It seems promising. I have known friends and relatives who had repeatedly said that their cholesterol level was normal but still they had suffered heart attacks and some even died from that deadly disease. Hopefully, the new discovery and the eventual treatments related to C-reactive protein would alleviate sufferings of millions of people world wide every year, soon.
The New Heart Disease Threat
he evidence has gotten much stronger that a substance known as C-reactive protein may be every bit as important as cholesterol in the diagnosis and treatment of heart disease. Back in 2002, a thought-provoking study found that a blood test for C-reactive protein, called CRP, was actually better than the standard cholesterol test at predicting the risk of a heart attack or a stroke. Now two studies published in The New England Journal of Medicine have shown that drugs that reduce the levels of that protein in patients with severe heart disease can slow the progression of atherosclerosis and prevent heart attacks and cardiac-related deaths.
Although the studies came laced with caveats, their cumulative impact suggests that cardiology is in the midst of a revolutionary shift in understanding the causes of heart disease.

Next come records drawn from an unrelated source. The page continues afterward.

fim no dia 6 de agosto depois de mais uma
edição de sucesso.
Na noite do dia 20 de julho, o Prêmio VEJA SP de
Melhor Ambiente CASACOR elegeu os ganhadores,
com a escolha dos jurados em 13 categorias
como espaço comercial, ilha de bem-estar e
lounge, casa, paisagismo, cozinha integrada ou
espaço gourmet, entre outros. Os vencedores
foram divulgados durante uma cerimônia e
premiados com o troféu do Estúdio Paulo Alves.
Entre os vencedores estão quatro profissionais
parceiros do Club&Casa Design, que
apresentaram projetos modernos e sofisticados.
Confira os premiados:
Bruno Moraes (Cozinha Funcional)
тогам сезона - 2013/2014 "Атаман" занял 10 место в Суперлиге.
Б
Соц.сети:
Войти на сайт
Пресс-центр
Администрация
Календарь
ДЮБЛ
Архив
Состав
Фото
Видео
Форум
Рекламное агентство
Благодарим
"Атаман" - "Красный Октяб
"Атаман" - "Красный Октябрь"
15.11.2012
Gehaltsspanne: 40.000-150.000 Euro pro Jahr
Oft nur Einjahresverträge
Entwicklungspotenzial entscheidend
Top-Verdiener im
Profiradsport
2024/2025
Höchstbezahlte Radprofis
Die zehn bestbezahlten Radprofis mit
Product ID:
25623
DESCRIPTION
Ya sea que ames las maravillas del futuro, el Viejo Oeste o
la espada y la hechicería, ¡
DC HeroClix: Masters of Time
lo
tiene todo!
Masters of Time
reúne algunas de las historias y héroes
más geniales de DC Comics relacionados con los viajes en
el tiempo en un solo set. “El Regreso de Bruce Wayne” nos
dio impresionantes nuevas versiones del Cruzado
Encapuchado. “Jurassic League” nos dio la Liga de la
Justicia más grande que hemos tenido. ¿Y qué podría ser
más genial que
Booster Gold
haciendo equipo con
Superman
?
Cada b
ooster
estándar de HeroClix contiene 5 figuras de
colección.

After years of focusing on the role of cholesterol in clogging arteries, researchers now recognize C-reactive protein, a measure of inflammation in artery walls and elsewhere, as a prime risk factor in its own right.
The key study published last week found that heart disease patients who were given high doses of a cholesterol-lowering statin drug also experienced a drop in CRP levels and in heart attacks. Thus the high-dose statin packed a double wallop.
These findings apply only to patients already suffering from severe heart disease. A separate clinical trial will seek to determine whether lowering C-reactive protein can reduce heart attacks in healthy patients with normal cholesterol levels but above-average levels of C-reactive protein. Nearly half of all people who suffer heart attacks have normal cholesterol levels, so it is critical to devise tests and treatments to reduce their risk.
Even before the final clinical results are in, it would seem prudent for all overweight couch potatoes who think they are safe because their cholesterol levels are low to get their C-reactive protein levels tested. If their CRP levels are high, they may be spurred to lose weight, exercise and stop smoking to bring down those protein levels. High doses of statins, with their risk of side effects, would presumably be a last resort.